*What the exercise asks*. Type the data below again exactly. Omit all pictures.

*Source material*.
* * *

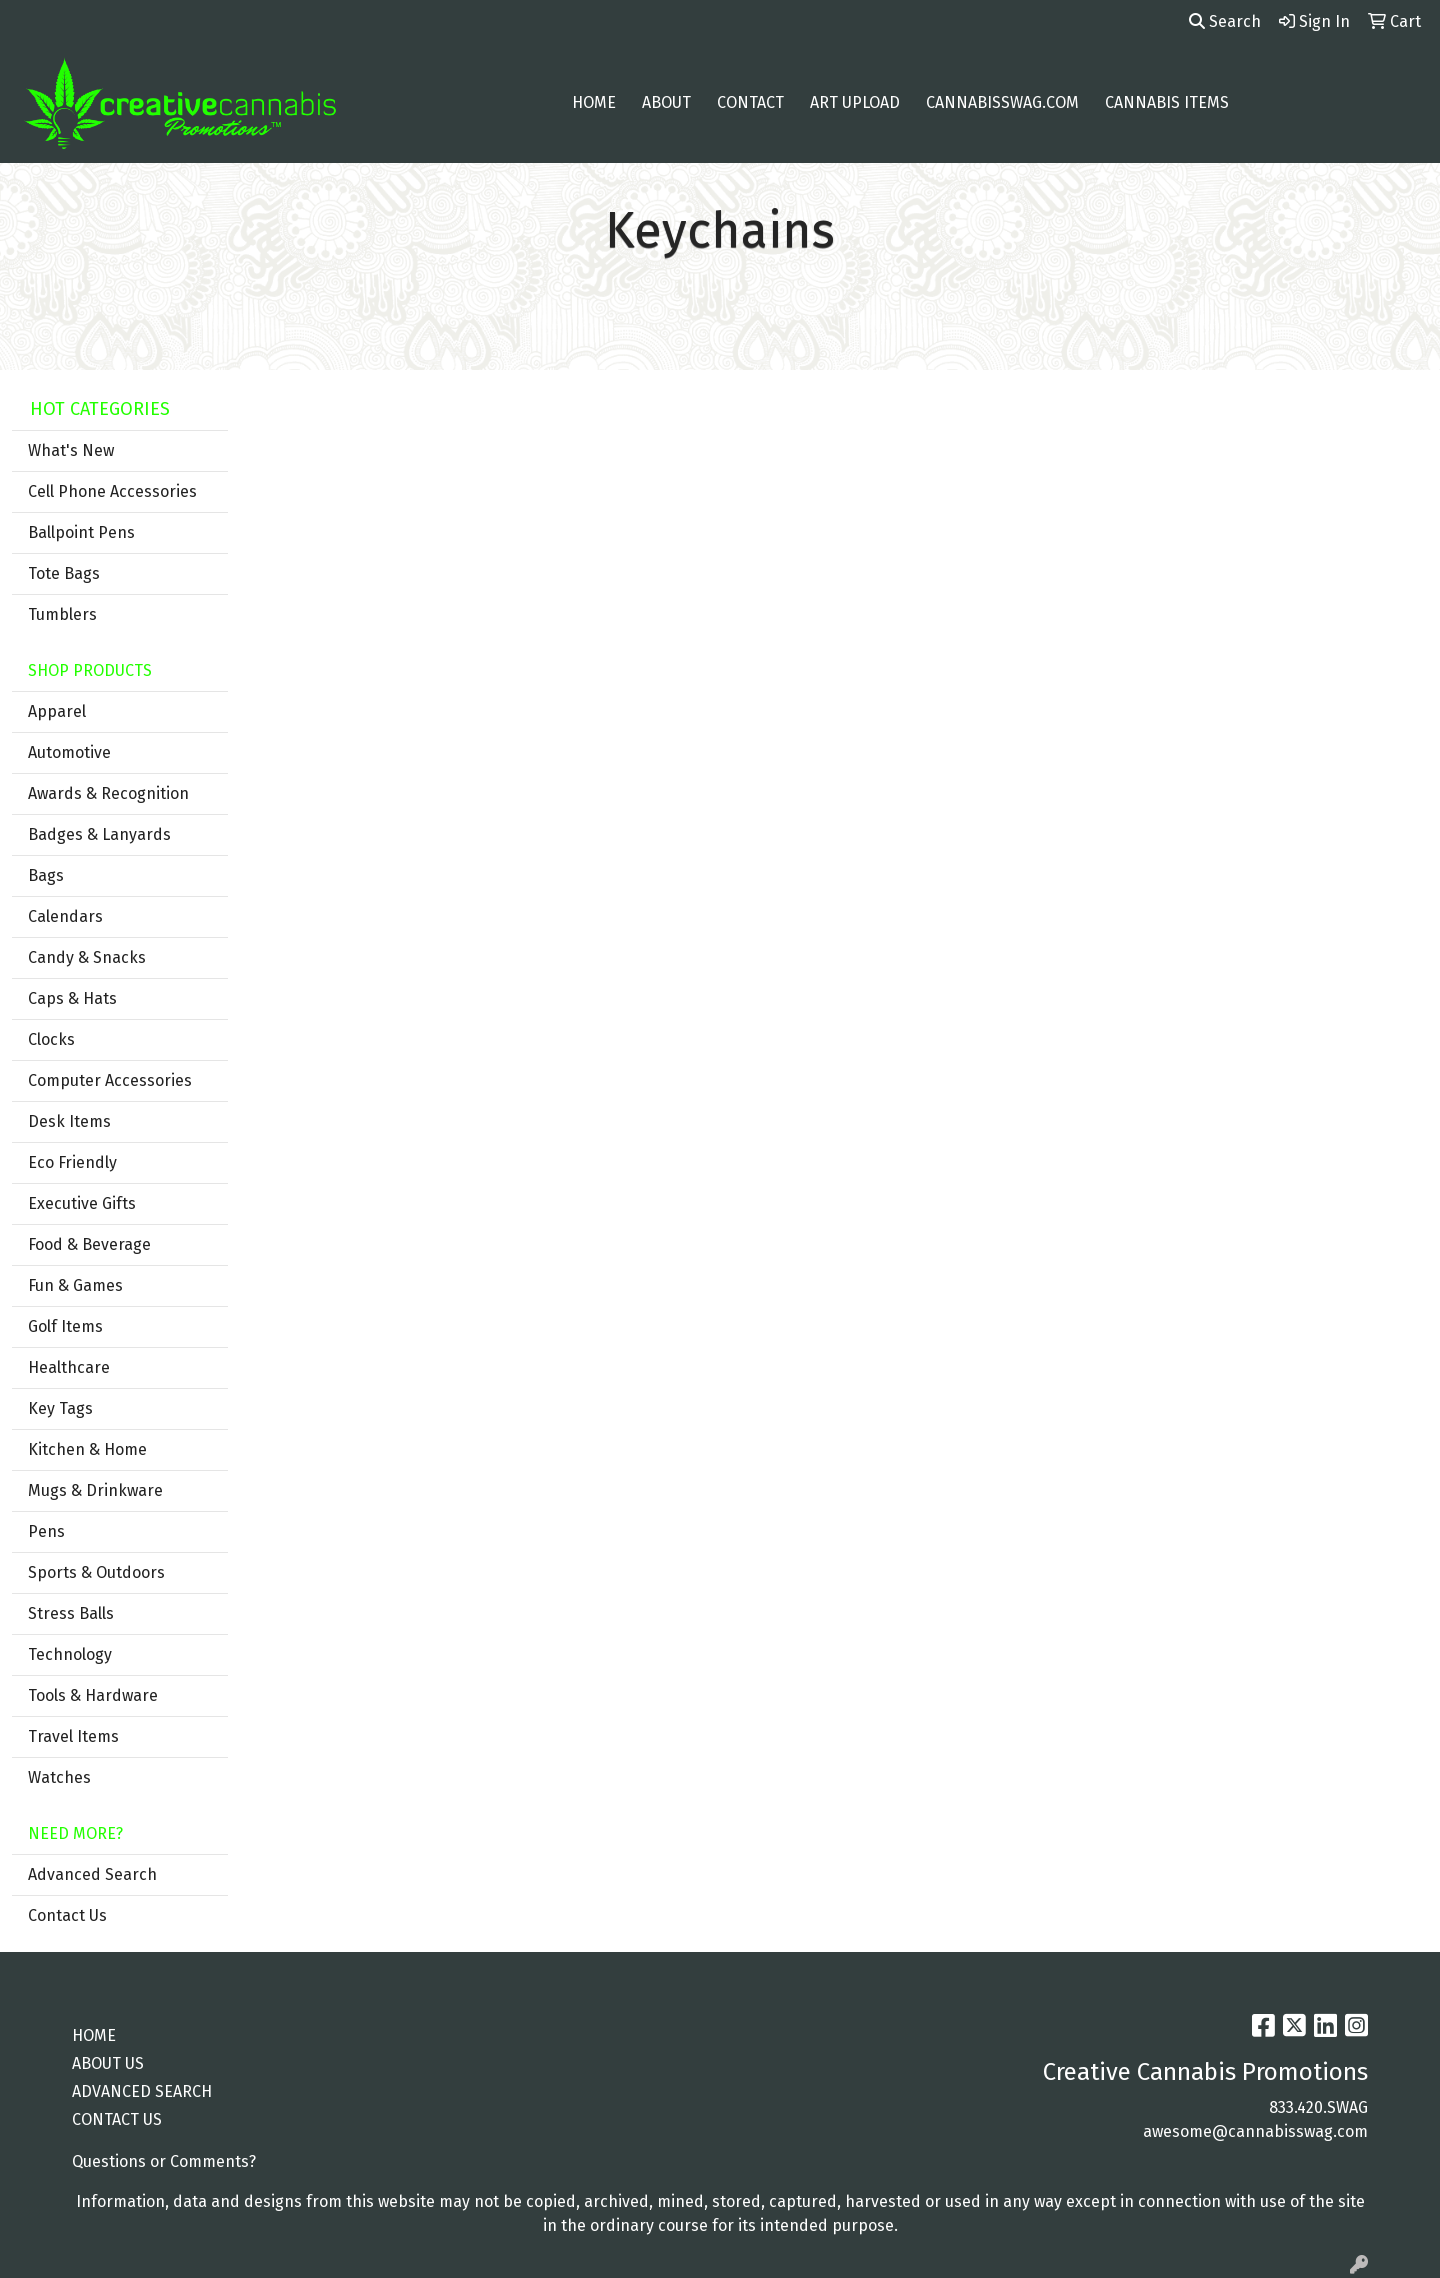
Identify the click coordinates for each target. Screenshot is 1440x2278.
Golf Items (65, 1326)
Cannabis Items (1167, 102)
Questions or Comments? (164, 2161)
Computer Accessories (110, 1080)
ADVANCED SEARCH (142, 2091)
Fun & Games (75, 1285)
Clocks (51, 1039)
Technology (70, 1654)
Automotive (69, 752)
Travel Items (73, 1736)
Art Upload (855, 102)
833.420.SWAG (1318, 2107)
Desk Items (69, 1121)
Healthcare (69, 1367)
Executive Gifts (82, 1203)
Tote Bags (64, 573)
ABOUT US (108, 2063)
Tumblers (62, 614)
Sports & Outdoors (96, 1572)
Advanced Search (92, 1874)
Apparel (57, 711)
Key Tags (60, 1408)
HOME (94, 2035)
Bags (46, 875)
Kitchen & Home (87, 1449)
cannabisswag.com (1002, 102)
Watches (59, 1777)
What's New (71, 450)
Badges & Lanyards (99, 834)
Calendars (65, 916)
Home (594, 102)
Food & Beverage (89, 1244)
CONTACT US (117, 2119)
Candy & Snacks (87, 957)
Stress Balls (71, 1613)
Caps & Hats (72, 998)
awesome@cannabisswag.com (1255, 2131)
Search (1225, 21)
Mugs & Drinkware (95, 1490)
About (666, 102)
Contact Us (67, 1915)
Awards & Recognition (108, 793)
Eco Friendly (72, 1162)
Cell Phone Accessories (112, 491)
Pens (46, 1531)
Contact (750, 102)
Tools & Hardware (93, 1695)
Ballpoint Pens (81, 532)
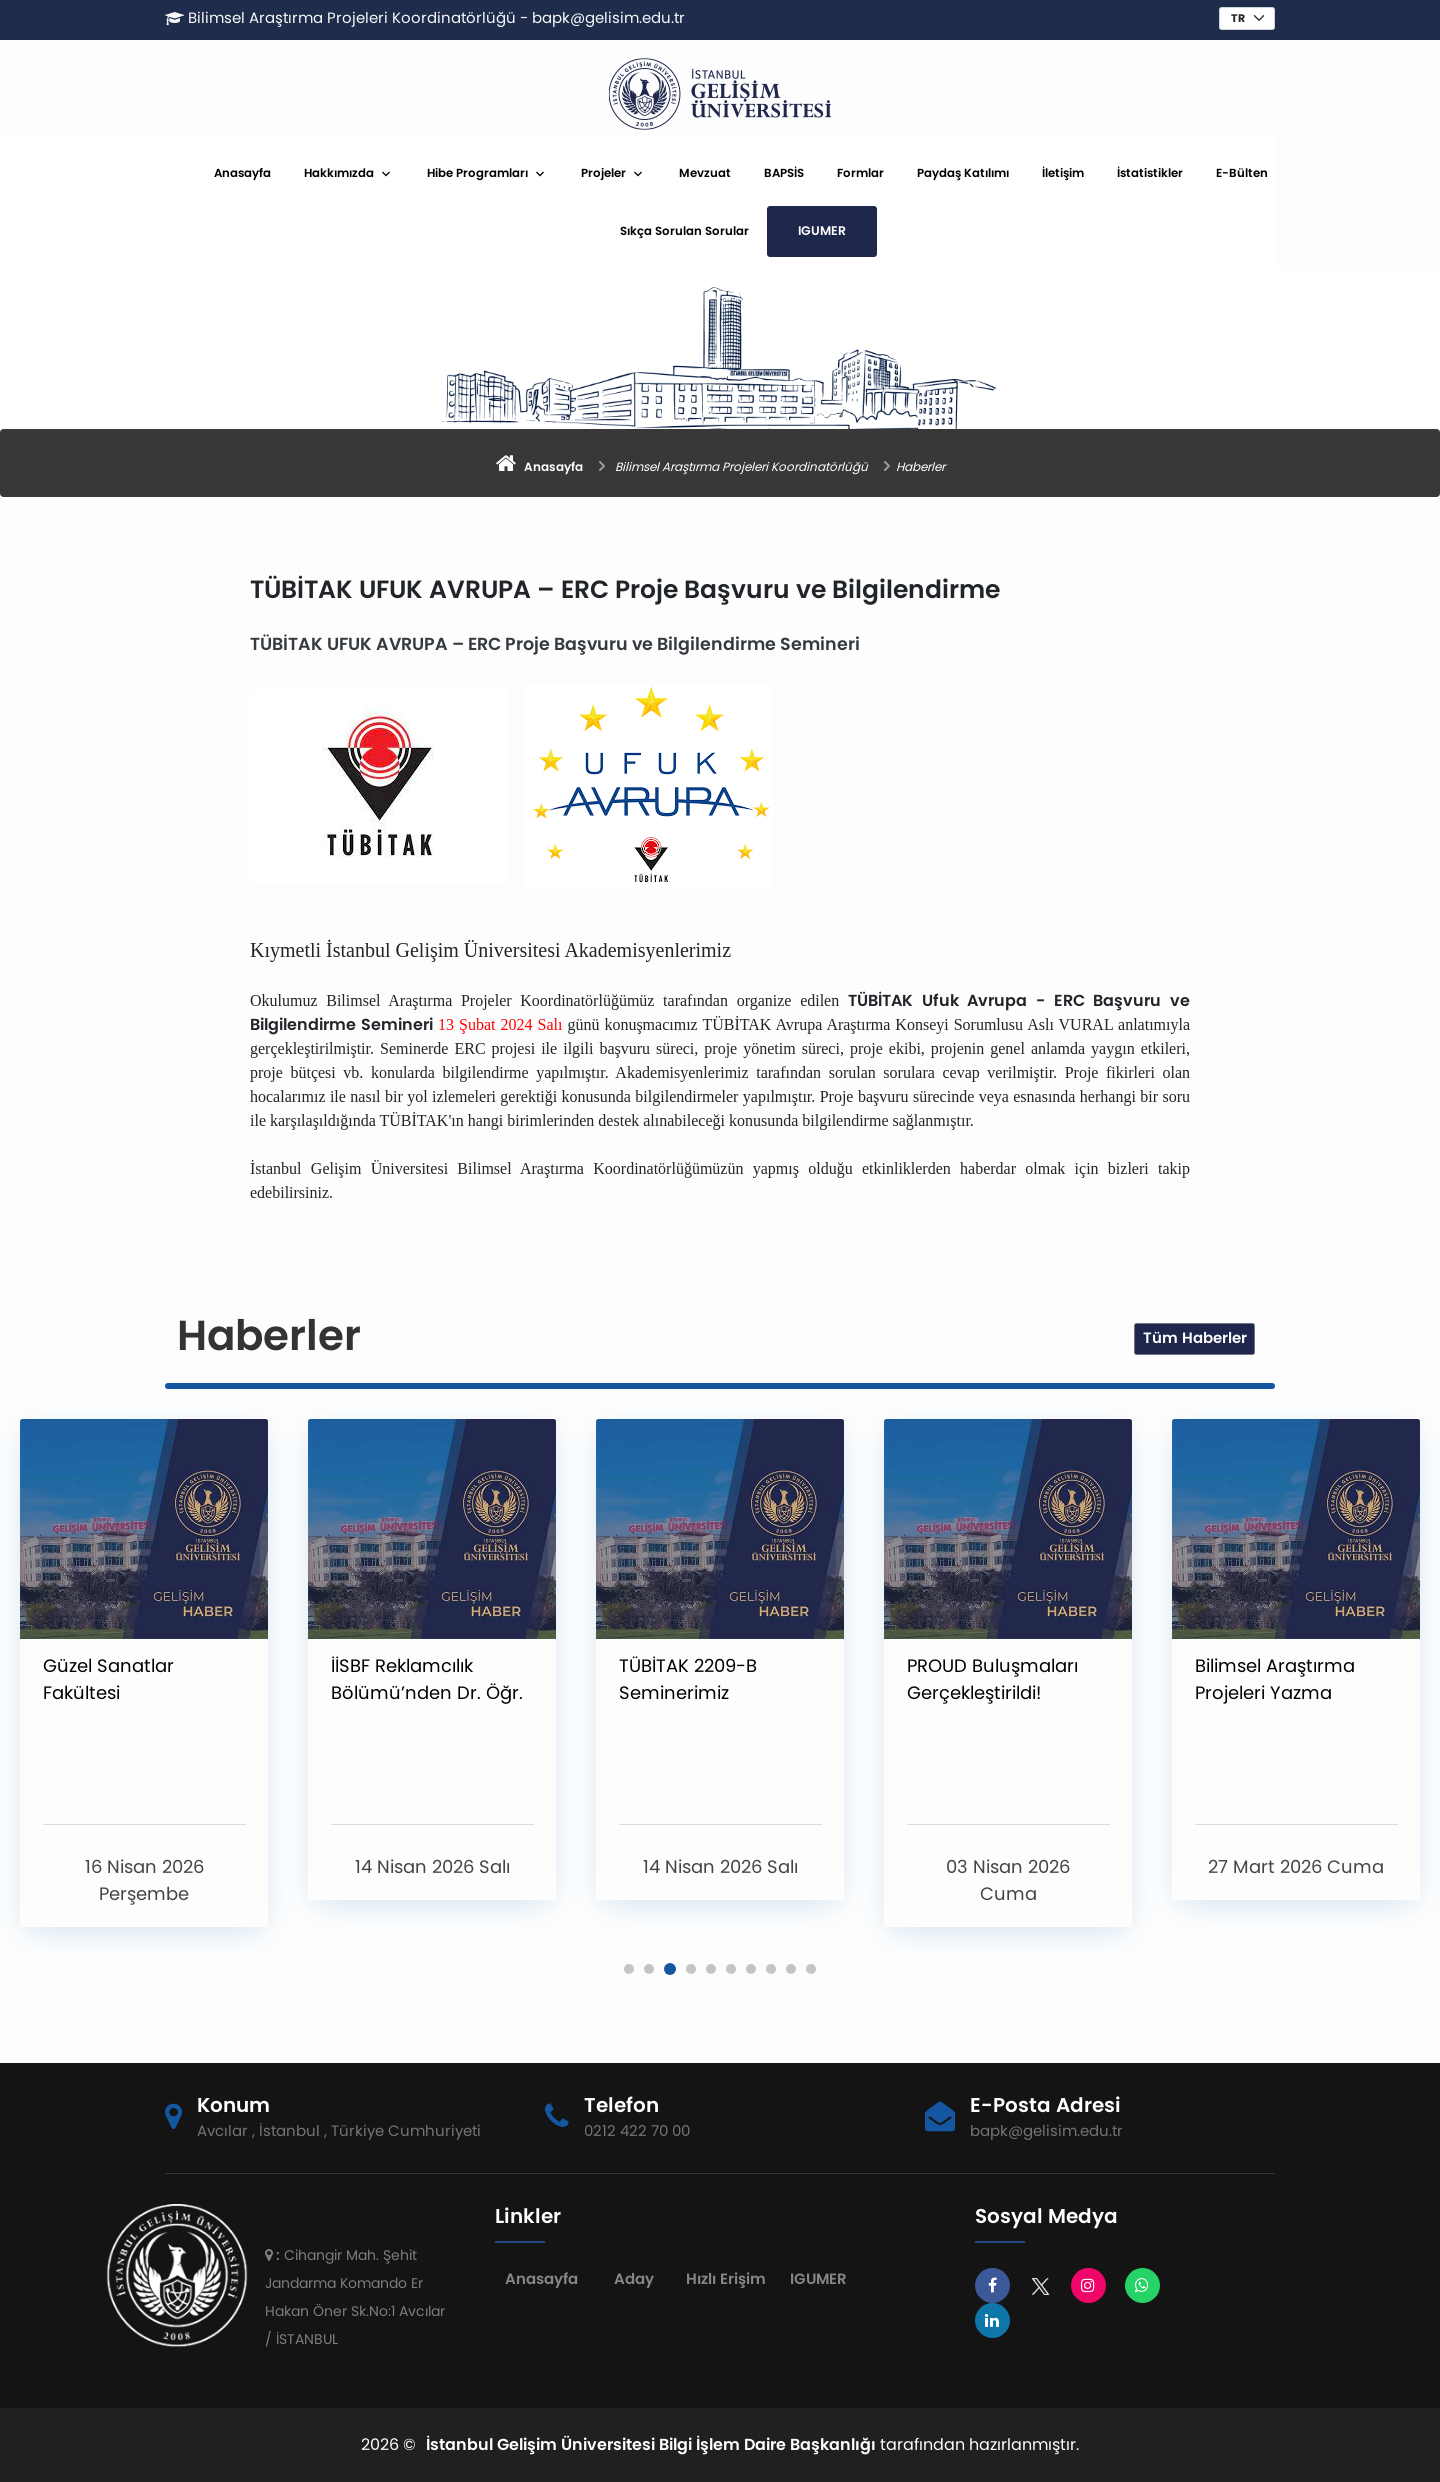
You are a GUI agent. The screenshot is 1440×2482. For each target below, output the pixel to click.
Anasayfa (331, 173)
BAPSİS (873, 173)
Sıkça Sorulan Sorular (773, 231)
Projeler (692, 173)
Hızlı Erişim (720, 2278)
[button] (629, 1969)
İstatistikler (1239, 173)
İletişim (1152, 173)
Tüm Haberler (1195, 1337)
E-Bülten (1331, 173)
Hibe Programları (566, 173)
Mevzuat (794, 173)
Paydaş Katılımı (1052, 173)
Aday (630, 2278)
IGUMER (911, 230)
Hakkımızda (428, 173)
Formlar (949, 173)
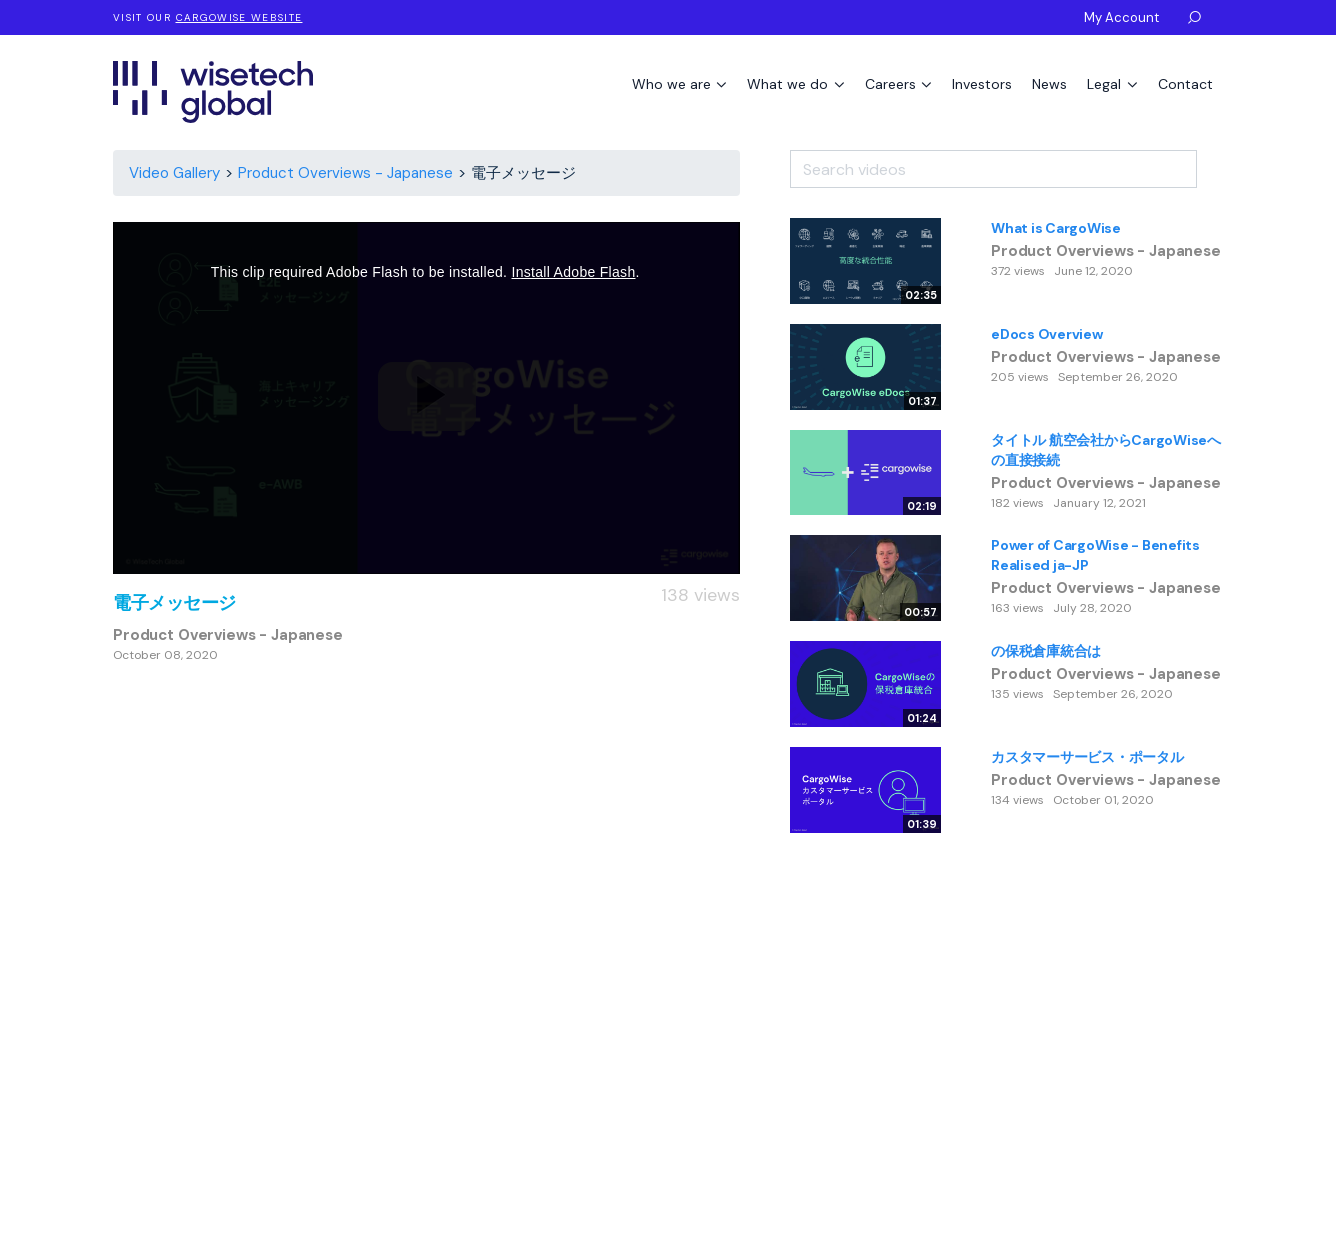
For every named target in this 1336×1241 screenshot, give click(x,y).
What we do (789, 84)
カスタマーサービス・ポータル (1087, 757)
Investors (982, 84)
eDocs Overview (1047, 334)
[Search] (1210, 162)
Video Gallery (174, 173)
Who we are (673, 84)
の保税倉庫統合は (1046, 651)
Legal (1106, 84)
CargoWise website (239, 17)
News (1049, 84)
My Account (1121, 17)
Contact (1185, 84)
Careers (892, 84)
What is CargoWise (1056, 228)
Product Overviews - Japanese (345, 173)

* * *

*Written answer*.
Identify the click coordinates for each target. Screenshot is 1440x2278.
Golf Items (65, 1326)
Cannabis Items (1167, 102)
Questions or Comments? (164, 2161)
Computer Accessories (110, 1080)
ADVANCED SEARCH (142, 2091)
Fun & Games (75, 1285)
Clocks (51, 1039)
Technology (70, 1654)
Automotive (69, 752)
Travel Items (73, 1736)
Art Upload (855, 102)
833.420.SWAG (1318, 2107)
Desk Items (69, 1121)
Healthcare (69, 1367)
Executive Gifts (82, 1203)
Tote Bags (64, 573)
ABOUT US (108, 2063)
Tumblers (62, 614)
Sports & Outdoors (96, 1572)
Advanced Search (92, 1874)
Apparel (57, 711)
Key Tags (60, 1408)
HOME (94, 2035)
Bags (46, 875)
Kitchen & Home (87, 1449)
cannabisswag.com (1002, 102)
Watches (59, 1777)
What's New (71, 450)
Badges & Lanyards (99, 834)
Calendars (65, 916)
Home (594, 102)
Food & Beverage (89, 1244)
CONTACT US (117, 2119)
Candy & Snacks (87, 957)
Stress Balls (71, 1613)
Caps & Hats (72, 998)
awesome@cannabisswag.com (1255, 2131)
Search (1225, 21)
Mugs & Drinkware (95, 1490)
About (666, 102)
Contact Us (67, 1915)
Awards & Recognition (108, 793)
Eco Friendly (72, 1162)
Cell Phone Accessories (112, 491)
Pens (46, 1531)
Contact (750, 102)
Tools & Hardware (93, 1695)
Ballpoint Pens (81, 532)
You are a GUI agent. The screenshot is 1440×2482. For each target below, output the pixel to click.
Anasayfa (331, 173)
BAPSİS (873, 173)
Sıkça Sorulan Sorular (773, 231)
Projeler (692, 173)
Hızlı Erişim (720, 2278)
[button] (629, 1969)
İstatistikler (1239, 173)
İletişim (1152, 173)
Tüm Haberler (1195, 1337)
E-Bülten (1331, 173)
Hibe Programları (566, 173)
Mevzuat (794, 173)
Paydaş Katılımı (1052, 173)
Aday (630, 2278)
IGUMER (911, 230)
Hakkımızda (428, 173)
Formlar (949, 173)
For every named target in this 1336×1241 screenshot, give click(x,y).
What we do (789, 84)
カスタマーサービス・ポータル (1087, 757)
Investors (982, 84)
eDocs Overview (1047, 334)
[Search] (1210, 162)
Video Gallery (174, 173)
Who we are (673, 84)
の保税倉庫統合は (1046, 651)
Legal (1106, 84)
CargoWise website (239, 17)
News (1049, 84)
My Account (1121, 17)
Contact (1185, 84)
Careers (892, 84)
What is CargoWise (1056, 228)
Product Overviews - Japanese (345, 173)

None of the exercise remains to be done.